[What is required] No image is to be carried over; reproduce the rest of the listing word for word.
___ Extracted material
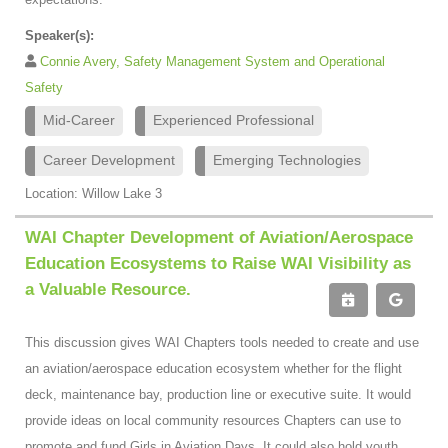
Speaker(s):
Connie Avery, Safety Management System and Operational
Safety
Mid-Career
Experienced Professional
Career Development
Emerging Technologies
Location: Willow Lake 3
WAI Chapter Development of Aviation/Aerospace
Education Ecosystems to Raise WAI Visibility as
a Valuable Resource.
This discussion gives WAI Chapters tools needed to create and use
an aviation/aerospace education ecosystem whether for the flight
deck, maintenance bay, production line or executive suite. It would
provide ideas on local community resources Chapters can use to
promote and fund Girls in Aviation Days. It could also hold youth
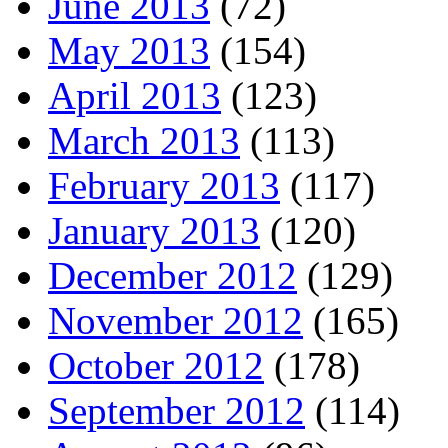
June 2013
(72)
May 2013
(154)
April 2013
(123)
March 2013
(113)
February 2013
(117)
January 2013
(120)
December 2012
(129)
November 2012
(165)
October 2012
(178)
September 2012
(114)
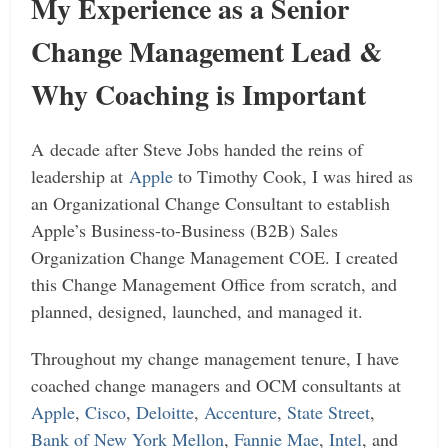
My Experience as a Senior
Change Management Lead &
Why Coaching is Important
A decade after Steve Jobs handed the reins of
leadership at
Apple
to Timothy Cook, I was hired as
an Organizational Change Consultant to establish
Apple’s Business-to-Business (B2B) Sales
Organization Change Management COE. I created
this Change Management Office from scratch, and
planned, designed, launched, and managed it.
Throughout my change management tenure, I have
coached change managers and OCM consultants at
Apple
,
Cisco
,
Deloitte
,
Accenture
,
State Street
,
Bank of New York Mellon
,
Fannie Mae
,
Intel
, and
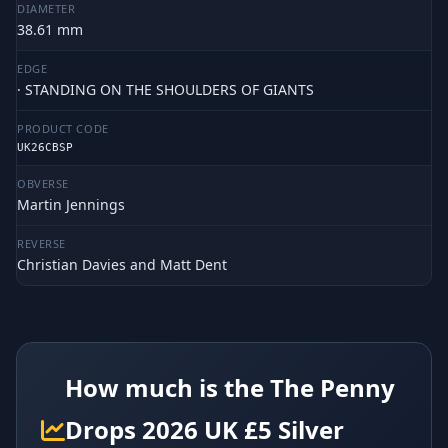
DIAMETER
38.61 mm
EDGE
· STANDING ON THE SHOULDERS OF GIANTS
PRODUCT CODE
UK26CBSP
OBVERSE
Martin Jennings
REVERSE
Christian Davies and Matt Dent
How much is the The Penny
Drops 2026 UK £5 Silver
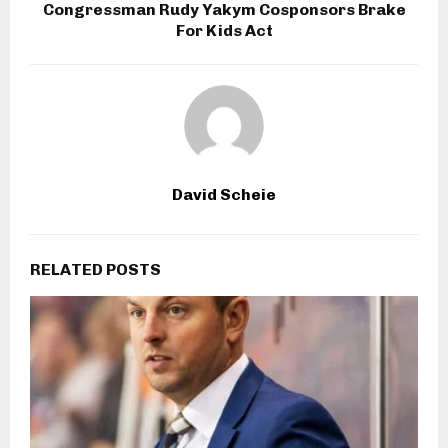
Congressman Rudy Yakym Cosponsors Brake
For Kids Act
David Scheie
RELATED POSTS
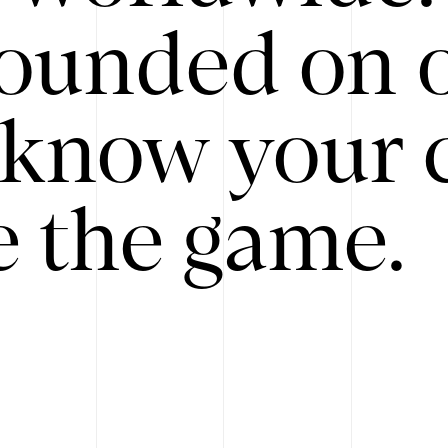
ounded on o
know your 
 the game.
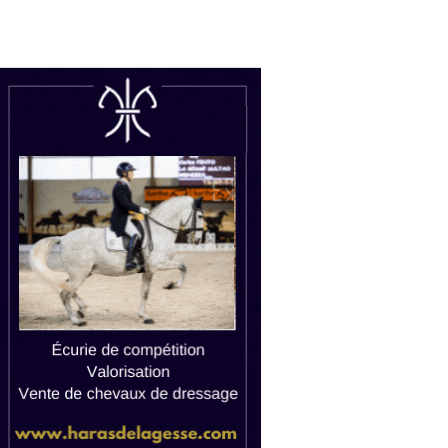
uctions
Watch live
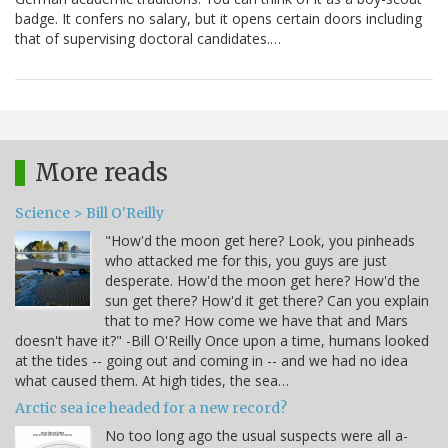
badge. It confers no salary, but it opens certain doors including
that of supervising doctoral candidates.…
More reads
Science > Bill O'Reilly
"How'd the moon get here? Look, you pinheads
who attacked me for this, you guys are just
desperate. How'd the moon get here? How'd the
sun get there? How'd it get there? Can you explain
that to me? How come we have that and Mars
doesn't have it?" -Bill O'Reilly Once upon a time, humans looked
at the tides -- going out and coming in -- and we had no idea
what caused them. At high tides, the sea…
Arctic sea ice headed for a new record?
No too long ago the usual suspects were all a-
______
[Task solution]
Speaker(s):
Connie Avery, Safety Management System and Operational
Safety
Mid-Career
Experienced Professional
Career Development
Emerging Technologies
Location: Willow Lake 3
WAI Chapter Development of Aviation/Aerospace
Education Ecosystems to Raise WAI Visibility as
a Valuable Resource.
This discussion gives WAI Chapters tools needed to create and use
an aviation/aerospace education ecosystem whether for the flight
deck, maintenance bay, production line or executive suite. It would
provide ideas on local community resources Chapters can use to
promote and fund Girls in Aviation Days. It could also hold youth
June 2013
(72)
May 2013
(154)
April 2013
(123)
March 2013
(113)
February 2013
(117)
January 2013
(120)
December 2012
(129)
November 2012
(165)
October 2012
(178)
September 2012
(114)
My Experience as a Senior
Change Management Lead &
Why Coaching is Important
A decade after Steve Jobs handed the reins of
leadership at
Apple
to Timothy Cook, I was hired as
an Organizational Change Consultant to establish
Apple’s Business-to-Business (B2B) Sales
Organization Change Management COE. I created
this Change Management Office from scratch, and
planned, designed, launched, and managed it.
Throughout my change management tenure, I have
coached change managers and OCM consultants at
Apple
,
Cisco
,
Deloitte
,
Accenture
,
State Street
,
Bank of New York Mellon
,
Fannie Mae
,
Intel
, and
DIAMETER
38.61 mm
EDGE
· STANDING ON THE SHOULDERS OF GIANTS
PRODUCT CODE
UK26CBSP
OBVERSE
Martin Jennings
REVERSE
Christian Davies and Matt Dent
How much is the The Penny
Drops 2026 UK £5 Silver
Congressman Rudy Yakym Cosponsors Brake
For Kids Act
David Scheie
RELATED POSTS
ounded on o
know your 
 the game.
uctions
Watch live
badge. It confers no salary, but it opens certain doors including
that of supervising doctoral candidates.…
More reads
Science > Bill O'Reilly
"How'd the moon get here? Look, you pinheads
who attacked me for this, you guys are just
desperate. How'd the moon get here? How'd the
sun get there? How'd it get there? Can you explain
that to me? How come we have that and Mars
doesn't have it?" -Bill O'Reilly Once upon a time, humans looked
at the tides -- going out and coming in -- and we had no idea
what caused them. At high tides, the sea…
Arctic sea ice headed for a new record?
No too long ago the usual suspects were all a-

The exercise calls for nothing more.